Heritage

My dream from girlhood was to have a book of my own, like my Grandmother. This year, a century after the publication of her book, this dream has come true in the form of Sightlines: A Poet’s Diary. The photo on the cover is the view down river from Riehl’s lawn, taken in my great-grandfather’s time. Inside the book 24 archival photos are reproduced, as if for a family scrapbook.
The five sections of the book are for precious people and places in my life. Three for people: my sister, father, and mother. And, two for places: our homeplace in Illinois and here, lakeside. In my father’s section, Slim, this poem, Scribbler, appears in homage to my father’s influence on my writing, which allowed me the fruition of my heritage.

“Scribbler” is a story poem. Such a poem combines highly compressed narrative, musing, and observation that avails itself of poetic techniques such as alliteration, imagery, and metaphor. I crafted the story poems in this book to be simple and direct to reach heart to heart.
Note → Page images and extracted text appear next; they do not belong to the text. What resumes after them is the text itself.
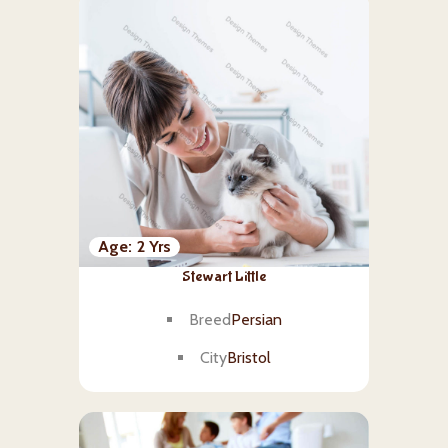
Age
2 Yrs
Stewart Little
Breed
Persian
City
Bristol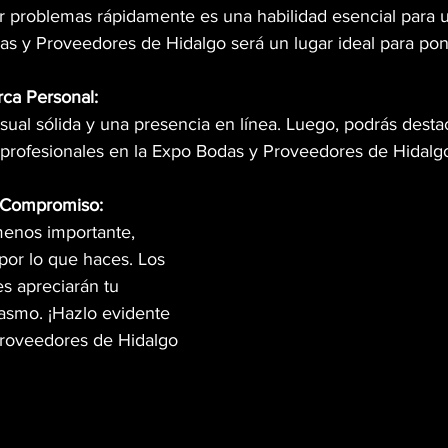
r problemas rápidamente es una habilidad esencial para 
as y Proveedores de Hidalgo será un lugar ideal para pon
ca Personal:
sual sólida y una presencia en línea. Luego, podrás desta
s profesionales en la Expo Bodas y Proveedores de Hidalg
y Compromiso:
menos importante, 
por lo que haces. Los 
s apreciarán tu 
asmo. ¡Hazlo evidente 
Proveedores de Hidalgo 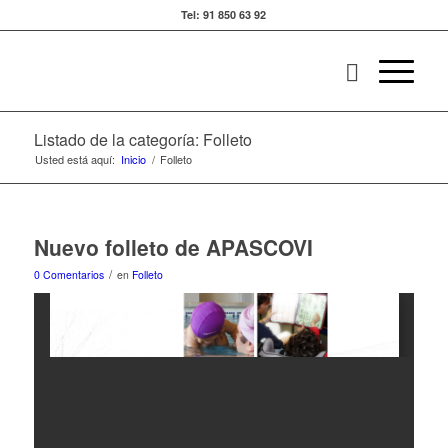
Tel: 91 850 63 92
Listado de la categoría: Folleto
Usted está aquí:
Inicio
/
Folleto
Nuevo folleto de APASCOVI
/
0 Comentarios
en
Folleto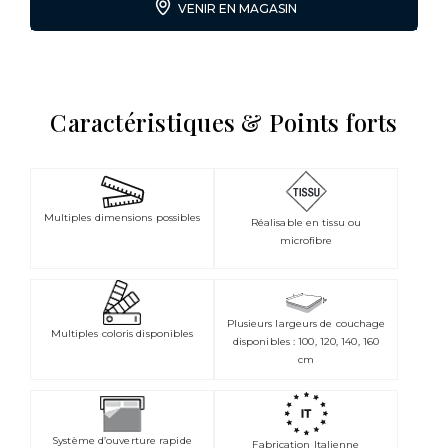
VENIR EN MAGASIN
Caractéristiques & Points forts
Multiples dimensions possibles
Réalisable en tissu ou
microfibre
Plusieurs largeurs de couchage
Multiples coloris disponibles
disponibles : 100, 120, 140, 160
cm
Système d’ouverture rapide
Fabrication Italienne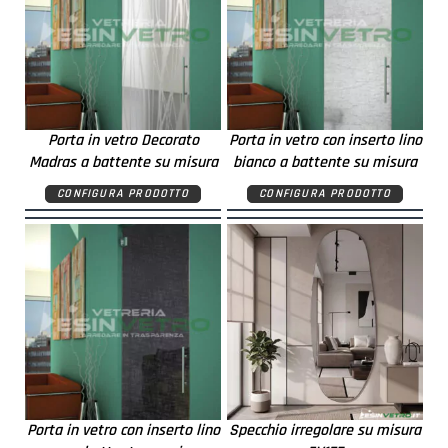
Porta in vetro Decorato
Porta in vetro con inserto lino
Madras a battente su misura
bianco a battente su misura
CONFIGURA PRODOTTO
CONFIGURA PRODOTTO
Porta in vetro con inserto lino
Specchio irregolare su misura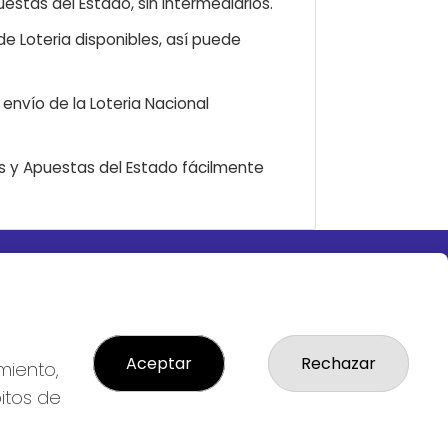
estas del Estado, sin intermediarios.
e Loteria disponibles, así puede
envío de la Loteria Nacional
as y Apuestas del Estado fácilmente
LEGAL
S
Aviso Legal
ial
Política de Privacidad
Política de Cookies
Aceptar
Rechazar
miento,
Condiciones de Compra
bitos de
Tienda de Lotería Nacional
Pago aceptado con tarjeta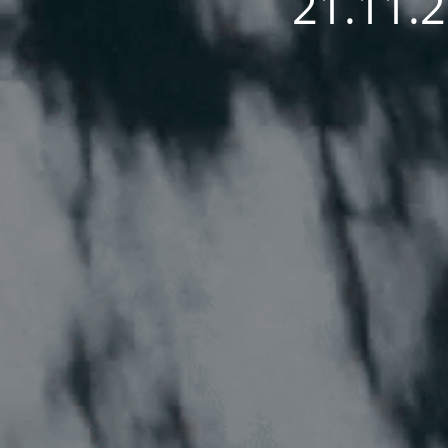
21.11.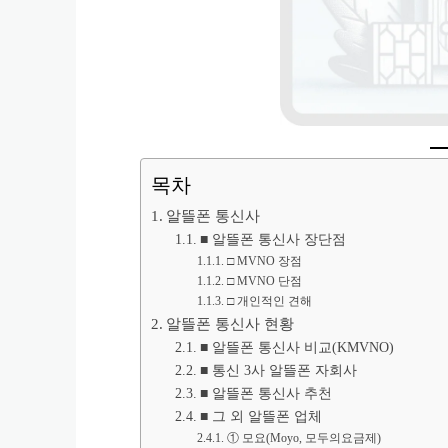
목차
알뜰폰 통신사
■ 알뜰폰 통신사 장단점
□ MVNO 장점
□ MVNO 단점
□ 개인적인 견해
알뜰폰 통신사 현황
■ 알뜰폰 통신사 비교(KMVNO)
■ 통신 3사 알뜰폰 자회사
■ 알뜰폰 통신사 추천
■ 그 외 알뜰폰 업체
① 모요(Moyo, 모두의요금제)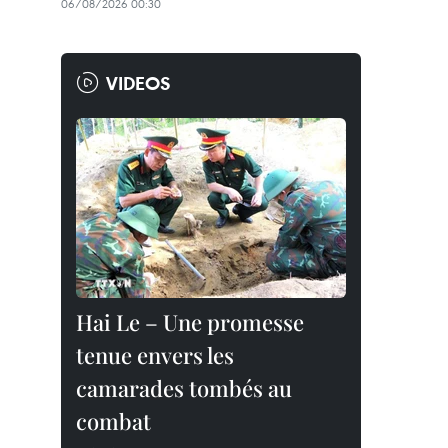
06/08/2026 00:30
VIDEOS
Hai Le – Une promesse
tenue envers les
camarades tombés au
combat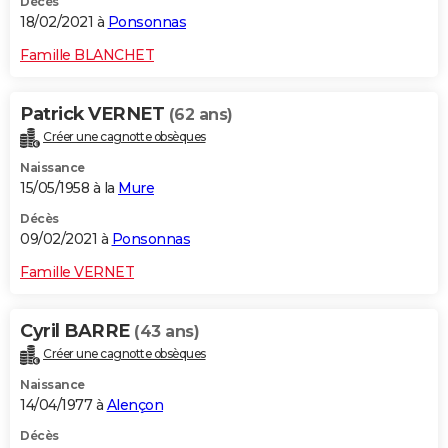
Décès
18/02/2021 à
Ponsonnas
Famille BLANCHET
Patrick VERNET
(62 ans)
Créer une cagnotte obsèques
Naissance
15/05/1958 à la
Mure
Décès
09/02/2021 à
Ponsonnas
Famille VERNET
Cyril BARRE
(43 ans)
Créer une cagnotte obsèques
Naissance
14/04/1977 à
Alençon
Décès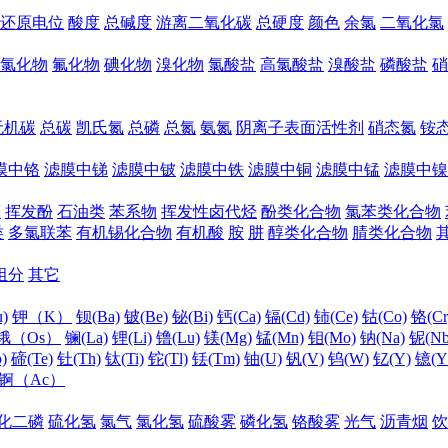
还原电位
酸度
总碱度
游离二氧化碳
总硬度
颜色
余氯
二氧化氯
氯化物
氟化物
碘化物
溴化物
氯酸盐
高氯酸盐
溴酸盐
磷酸盐
硝
无机碳
总碳
凯氏氮
总磷
总氮
氨氮
阴离子表面活性剂
硝态氮
铵
膜中铬
滤膜中锑
滤膜中铍
滤膜中铁
滤膜中铜
滤膜中锰
滤膜中镍
醛
挥发酚
石油类
苯系物
挥发性卤代烃
酚类化合物
氯苯类化合物
类
多氯联苯
有机锡化合物
有机酸
胺
肼
醇类化合物
腈类化合物
组分
其它
)
钾（K）
钡(Ba)
铍(Be)
铋(Bi)
钙(Ca)
镉(Cd)
铈(Ce)
钴(Co)
铬(Cr
锇（Os）
镧(La)
锂(Li)
镥(Lu)
镁(Mg)
锰(Mn)
钼(Mo)
钠(Na)
铌(Nb
)
碲(Te)
钍(Th)
钛(Ti)
铊(Tl)
铥(Tm)
铀(U)
钒(V)
钨(W)
钇(Y)
镱(Y
锕（Ac）
化二磷
硫化氢
氯气
氯化氢
硫酸雾
磷化氢
铬酸雾
光气
沥青烟
饮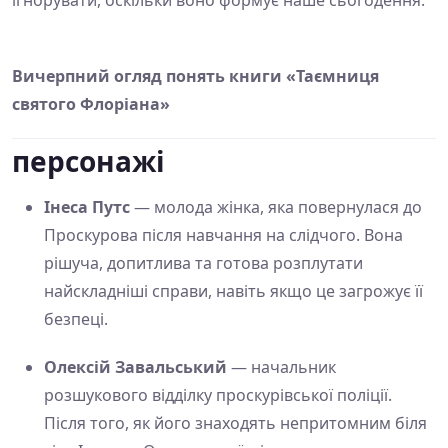
ігнорувати, оскільки воно формує наше сьогодення.
Вичерпний огляд понять книги «Таємниця
святого Флоріана»
персонажі
Інеса Путс
— молода жінка, яка повернулася до
Проскурова після навчання на слідчого. Вона
рішуча, допитлива та готова розплутати
найскладніші справи, навіть якщо це загрожує її
безпеці.
Олексій Завальський
— начальник
розшукового відділку проскурівської поліції.
Після того, як його знаходять непритомним біля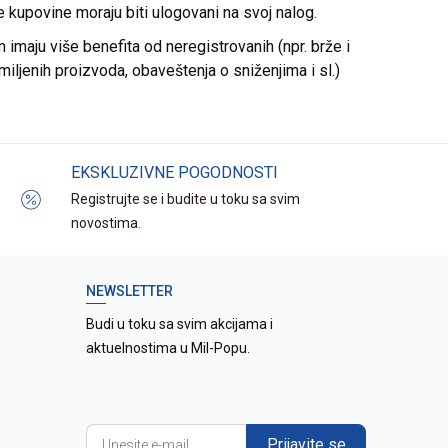
re kupovine moraju biti ulogovani na svoj nalog.
imaju više benefita od neregistrovanih (npr. brže i
miljenih proizvoda, obaveštenja o sniženjima i sl.)
EKSKLUZIVNE POGODNOSTI
Registrujte se i budite u toku sa svim
novostima.
NEWSLETTER
Budi u toku sa svim akcijama i
aktuelnostima u Mil-Popu.
Prijavite se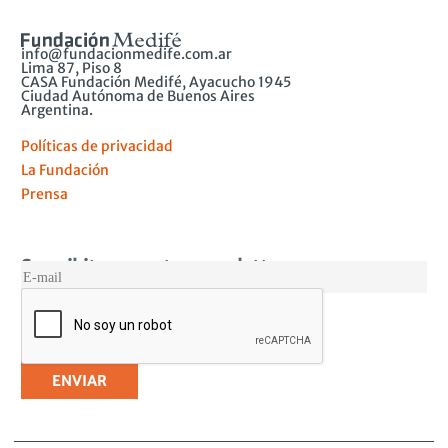
info@fundacionmedife.com.ar
Lima 87, Piso 8
CASA Fundación Medifé, Ayacucho 1945
Ciudad Autónoma de Buenos Aires
Argentina.
Políticas de privacidad
La Fundación
Prensa
Suscribite a nuestro newsletter
MAIL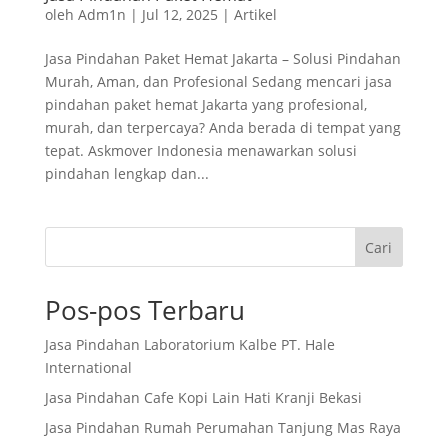
oleh
Adm1n
|
Jul 12, 2025
|
Artikel
Jasa Pindahan Paket Hemat Jakarta – Solusi Pindahan
Murah, Aman, dan Profesional Sedang mencari jasa
pindahan paket hemat Jakarta yang profesional,
murah, dan terpercaya? Anda berada di tempat yang
tepat. Askmover Indonesia menawarkan solusi
pindahan lengkap dan...
Cari
Pos-pos Terbaru
Jasa Pindahan Laboratorium Kalbe PT. Hale
International
Jasa Pindahan Cafe Kopi Lain Hati Kranji Bekasi
Jasa Pindahan Rumah Perumahan Tanjung Mas Raya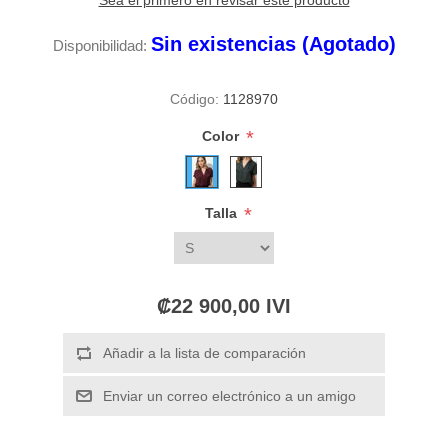
Sea el primero en revisar este producto
Sin existencias (Agotado)
Disponibilidad:
Código:
1128970
*
Color
*
Talla
₡22 900,00 IVI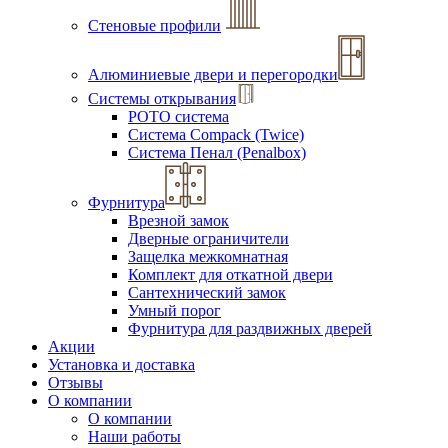
Стеновые профили
Алюминиевые двери и перегородки
Системы открывания
РОТО система
Система Compack (Twice)
Система Пенал (Penalbox)
Фурнитура
Врезной замок
Дверные ограничители
Защелка межкомнатная
Комплект для откатной двери
Сантехнический замок
Умный порог
Фурнитура для раздвижных дверей
Акции
Установка и доставка
Отзывы
О компании
О компании
Наши работы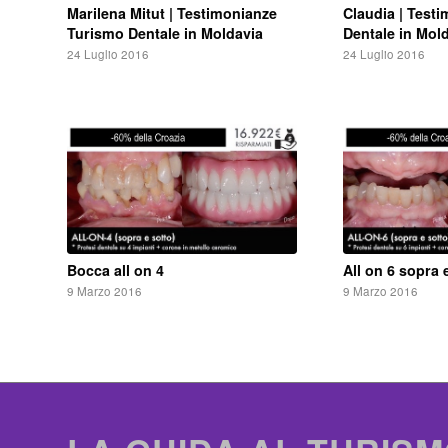
Marilena Mitut | Testimonianze
Claudia | Test
Turismo Dentale in Moldavia
Dentale in Mol
24 Luglio 2016
24 Luglio 2016
Bocca all on 4
All on 6 sopra 
9 Marzo 2016
9 Marzo 2016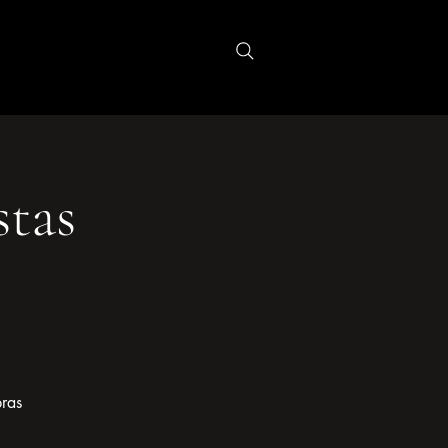
r
More
stas
bras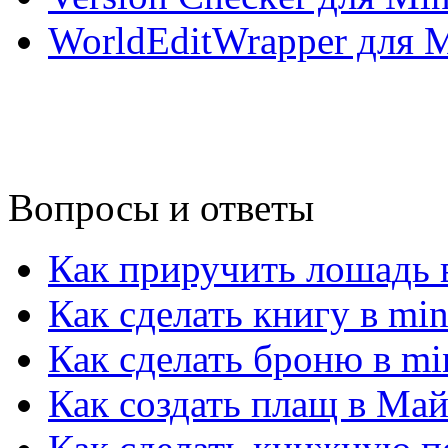
WorldEditWrapper для Mi
Вопросы и ответы
Как приручить лошадь в
Как сделать книгу в min
Как сделать броню в min
Как создать плащ в Ма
Sit back and relax for a few minutes as you listen to the story of how my childhood shaped me into the writer and person I am today.

SCRIBBLER
by Janet Grace Riehl

His back warmed in front of the fire.
Stretched on the floor to read his words.
Words scribbled at work as rain or snow fell outside.
A pipefitter couldn’t work then.
Inclement weather days, the company called them.
As union steward he negotiated contracts
with management whoop-de-dos
to get those days properly paid for.

Tucked in back of the locker room
while other linemen and pipefitters
gossiped and played cards,
he scribbled away in spidery handwriting.
School-lined paper in a blue cloth binder.

He didn’t need a creative writing
MFA from a high-faluten’ university
He carried stories in his head.
They had to come out,
or his head would burst.
He warmed his nest of stories like a broody hen.

At night when he couldn’t sleep,
clouds drifted over his muse moon,
salting plots and characters
to rain down on his lined pages.

Other kids prayed for snow days to skip school.
I won’t say we didn’t enjoy
snow cream, snowballs, and snowmen.
But we also greeted Pop at the door,
ready for the next installment.

Like Dickens’ cliff-hangers
that first appeared in magazines,
Dad’s stories came in serials.

Neither quite knew what might happen next.
Dickens and Dad wrote up to the cliff
and then left us hanging.

But, we got to write by proxy.
“What will happen next?”
“Will the boy get the girl or will the girl get the boy?”

Dickens and Dad scribbled
sentiment and chaste romance.
In the gallery a huge cheering section
rooted for the underdog.

My father channeled Charles Dickens
without knowing it.
The haves and the have-nots.
A heart of gold beneath coal-stained clothes.
The joy of that first kiss.
(No need to say more.)
The happy ending, breath exhaled.

“An author only has one story,” he advised
over gingersnaps and ice-cream,
our late-night snack.
“Imagined in as many ways you can.”

Pop wrote 40 books in intermissions of a life of toil.
A mechanical pencil
tucked in the bib of mud-caked overalls
marked cuts on boards
and scribbled words that still mark mine.